═════ MATERIAL FOR THIS TASK

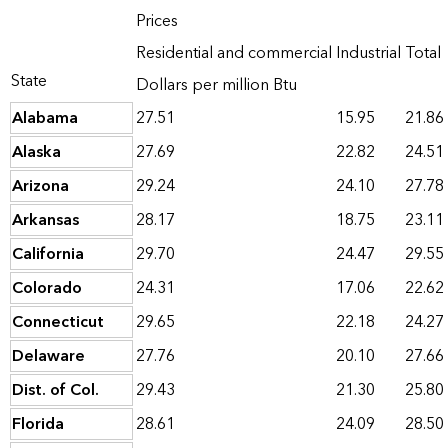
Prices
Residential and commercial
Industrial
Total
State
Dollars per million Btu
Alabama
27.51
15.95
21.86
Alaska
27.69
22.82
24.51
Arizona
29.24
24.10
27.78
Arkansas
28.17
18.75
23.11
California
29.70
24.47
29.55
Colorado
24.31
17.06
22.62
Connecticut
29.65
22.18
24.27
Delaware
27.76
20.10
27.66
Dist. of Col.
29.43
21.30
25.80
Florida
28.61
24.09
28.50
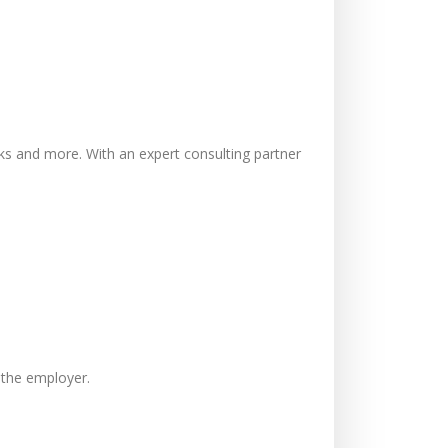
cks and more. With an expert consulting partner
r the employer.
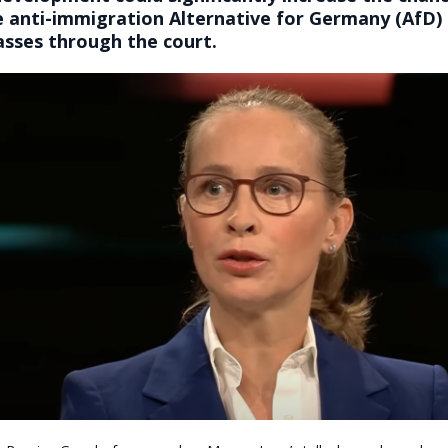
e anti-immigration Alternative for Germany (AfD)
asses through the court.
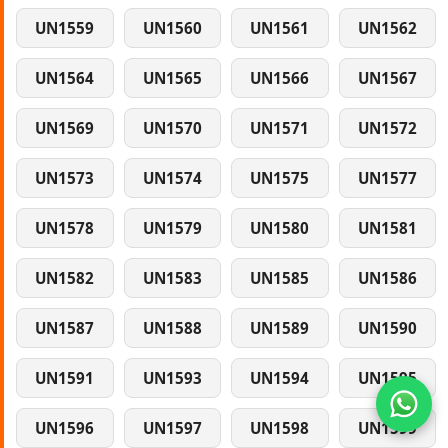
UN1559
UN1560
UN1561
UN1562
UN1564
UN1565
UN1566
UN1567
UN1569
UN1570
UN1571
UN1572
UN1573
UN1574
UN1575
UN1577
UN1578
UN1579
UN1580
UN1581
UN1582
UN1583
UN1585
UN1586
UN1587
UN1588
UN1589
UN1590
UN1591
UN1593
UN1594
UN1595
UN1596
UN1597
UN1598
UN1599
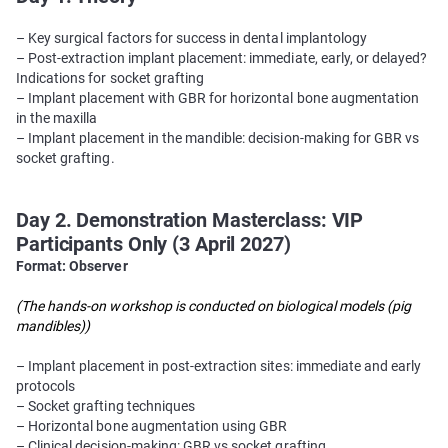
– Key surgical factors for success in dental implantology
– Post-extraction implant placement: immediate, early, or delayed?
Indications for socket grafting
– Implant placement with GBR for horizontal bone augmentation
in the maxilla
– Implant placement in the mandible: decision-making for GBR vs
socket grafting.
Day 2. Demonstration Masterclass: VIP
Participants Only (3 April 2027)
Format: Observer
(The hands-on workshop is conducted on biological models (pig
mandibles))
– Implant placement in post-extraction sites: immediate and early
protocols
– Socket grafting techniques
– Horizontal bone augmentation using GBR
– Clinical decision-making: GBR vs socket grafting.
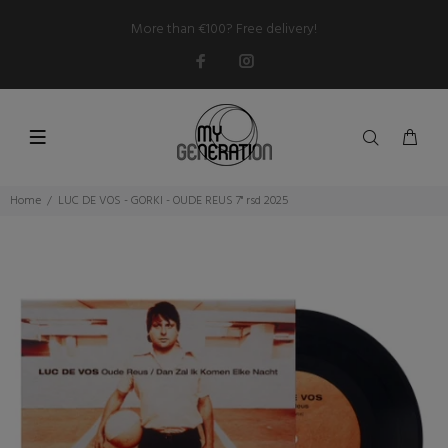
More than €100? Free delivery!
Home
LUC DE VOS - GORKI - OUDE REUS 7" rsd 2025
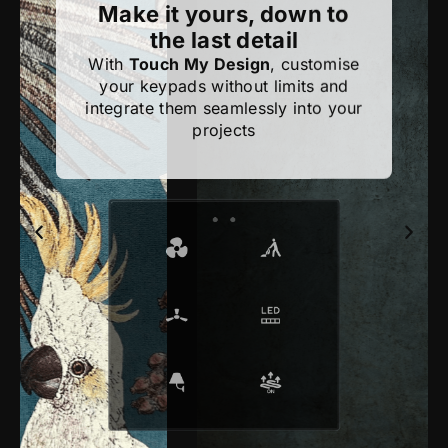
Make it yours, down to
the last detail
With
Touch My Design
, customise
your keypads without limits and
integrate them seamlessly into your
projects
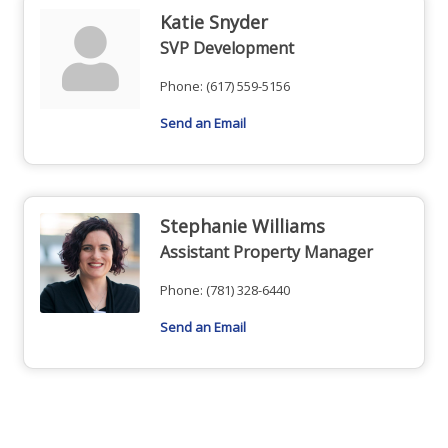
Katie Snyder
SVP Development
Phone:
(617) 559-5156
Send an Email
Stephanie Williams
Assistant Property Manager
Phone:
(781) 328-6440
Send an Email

══════════

Leave out every picture, and copy exactly the lines above starting at the one holding "(The hands-on workshop" and ending at the one holding "LUC DE VOS - GORKI", no more and no less.

(The hands-on workshop is conducted on biological models (pig
mandibles))
– Implant placement in post-extraction sites: immediate and early
protocols
– Socket grafting techniques
– Horizontal bone augmentation using GBR
– Clinical decision-making: GBR vs socket grafting.
More than €100? Free delivery!
Home
LUC DE VOS - GORKI - OUDE REUS 7" rsd 2025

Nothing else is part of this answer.